The Conjuring is an enjoyably unsettling watch, expertly put together in order to maximize the effectiveness of its jump scares. While the genre’s reliance on jump scares has long grown tiresome, The Conjuring uses them sparingly in favor of building atmosphere and developing characters.

However, The Conjuring isn’t without its weaker aspects. The film’s inspiration – the real Perron family’s supposed haunting – has had its authenticity called into question, and The Conjuring does nothing at all to address this, instead simply labeling the doubtful as “skeptics” and moving on with its supernatural story. While this is generally a necessary evil for a story like The Conjuring‘s, it feels like a failed opportunity, with the film content to rest on the assumption that its audience will accept its supposed true story without question.

Similarly, the film features heavy religious overtones, with the existence (and intervention) of the power of God implied or alluded to throughout. It was perhaps unavoidable, given that the film features more than one exorcism, but it presents a few deeper issues that can’t be ignored. The Conjuring‘s haunting is caused by the spirit of a witch (the cousin of a woman killed in the Salem witch trials) who sacrificed her own child to the Devil and has spent the centuries since possessing mothers in order to have them kill their children. This paints a very simplistic and problematic picture of a singularly horrific historical event – effectively claiming through its narrative that the innocents killed in the trials were actual witches and that the witch trials were a justified hunt for real evil.

All of that narrative subtext certainly lends a less favorable air to proceedings, but even under that sort of scrutiny, The Conjuring remains an enjoyable experience. Its relentless tension and excellent use of practical effects makes for some genuinely haunting scares, and even after several viewings, its jump scares hold up as both relevant to the plot and consistently scary – there’s a reliance on the inherent shock, but there’s genuine terror behind them, and that’s what sets The Conjuring apart from other supernatural horror.

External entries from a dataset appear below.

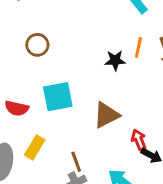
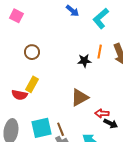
cyan square: (58, 97) -> (42, 128), moved
red arrow: (139, 140) -> (102, 113), turned -64
yellow rectangle: (35, 147) -> (32, 84), moved

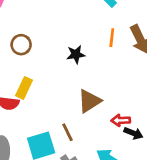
black star: (84, 61) -> (76, 54), moved
brown line: (61, 129) -> (67, 132), moved

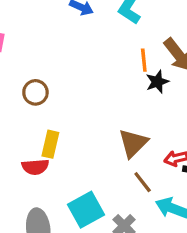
black star: (76, 54) -> (157, 82), moved
brown line: (67, 132) -> (143, 182), moved

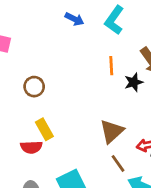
orange line: (144, 60) -> (111, 66), moved
yellow rectangle: (50, 144) -> (44, 129), turned -45

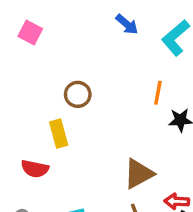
brown circle: (34, 87) -> (78, 94), moved
yellow rectangle: (44, 129) -> (59, 134), moved

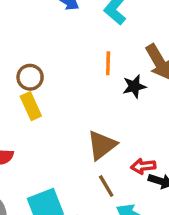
yellow rectangle: (59, 134) -> (31, 106), moved

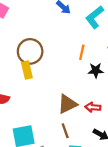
brown circle: (30, 77) -> (30, 51), size x1.5
red arrow: (143, 166) -> (93, 107), moved

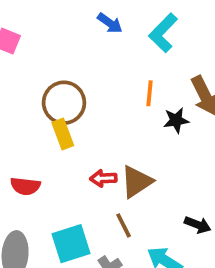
red arrow: (93, 107) -> (103, 178), moved
brown line: (65, 131) -> (124, 225), moved

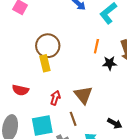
red arrow: (103, 178) -> (55, 98), moved, turned 104
brown triangle: (137, 182) -> (83, 95), turned -42

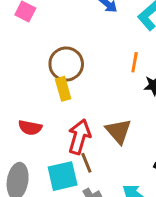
red arrow: (55, 98) -> (79, 137), size x1.6
brown line: (73, 119) -> (86, 163), moved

It’s not the most innovative film, but it takes tired tropes and polishes them up before presenting them in all their glory, and it’s almost impossible not to feel both thrilled and terrified in equal measure.


Rating: 70%

Summary: What it lacks in story, it makes up for in atmosphere. The Conjuring is supernatural horror as it should be – creepy and unrelenting.

Highlights: The film’s use of darkness and the occasional appearance of a pair of hands or feet serve as its best bone-chilling moments.